Kicking a costly drug habit

The development of an effective vaccine is Chile’s best (only?) hope to prevent a persistent bacterial disease from potentially causing further damages to its farmed salmon and trout industries. It could also sooth the sting for Chile, which is now known as the world’s largest consumer, by a wide margin, of aquaculture antibiotics.

Last week, Oceana took Chile to task for its heavy dependence on antibiotics. The reported 993,000-pound total that Chile used in 2013 is staggering when compared to other countries with large-scale salmonid farming operations. Chile, the No. 2 Atlantic salmon producer in the world, used 472 times as many antibiotics by volume as No. 1 producer Norway. 

For the SeaFood Business Top Story in March, I reported that Chile had used 337,990 kilograms (744,929 pounds) of antibiotics in 2012. At first look, the figure appeared to be an error. But it wasn’t. And then antibiotic use increased 33 percent again last year. 

It could have been even higher, as some 50 Chilean salmon companies refused to disclose their antibiotic consumption to Oceana because it would “threaten their business competitiveness.” With or without that data, it’s clear that antibiotic use has become the industry’s crutch and, currently, its best weapon against the formidable pathogen Piscirickettsia salmonis, which causes Salmon Rickettsial Syndrome (SRS). The bacterial disease leads to internal hemorrhaging and necrosis in the kidneys and other organs.

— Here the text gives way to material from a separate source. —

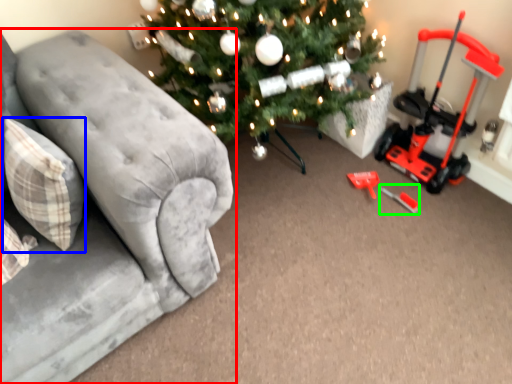 Question: Considering the real-world distances, which object is closest to studio couch (highlighted by a red box)? pillow (highlighted by a blue box) or toy (highlighted by a green box).

Choices:
 (A) pillow
 (B) toy

Answer: (A)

The disease has been plaguing the industry for 25 years or more and is one of the top concerns for salmon and trout producers in that region of the world right now. Peter Bridson, aquaculture research manager for the Monterey Bay Aquarium, says the challenge is “huge” and the only alternative solution is a vaccine. It’s particularly important as the U.S. Food and Drug Administration considers the antibiotics that Chile is employing to be “highly important” to human health (not, as should be noted, in the “critically important” category).

“There are a few vaccines are in the pipeline,” said Bridson and if an effective one is developed, he added, Chile can drastically reduce the mortality rates seen in SRS-affected areas. “Chile has not managed that yet. It’s interesting that it’s one disease that keeps coming up. It’s an environmental pathogen that’s getting them time and time again.”

Keep in mind that Chile is also still recovering from a devastating outbreak of infectious salmon anemia (ISA), caused by a virus that antibiotics, in theory, would have little to no impact on. According to multiple sources, antibiotics were used extensively in the ISA crisis as well.

Drug manufacturer Advanced BioNutrition (ABN) of Columbia, Md., U.S., developed an oral SRS vaccination for salmon and trout. ABN last year reported promising results from a vaccine it licensed to Centrovet Laboratories in Chile. Antimicrobial agents have thus far proven ineffective. 

Can Chile kick its drug habit? Bridson believes so, adding that trials up to this point have not proven to be fully effective, or the immunization process is effective for one part of the fish’s life cycle but not another.

“Most of the other countries that had higher level dropped dramatically because of vaccines,” he said. “You would hope there’s a solution in the near future.”

With heightened concerns regarding antibiotic use in food animals and the potential for humans to build up a resistance to these important drugs, the impetus for vaccination is clear.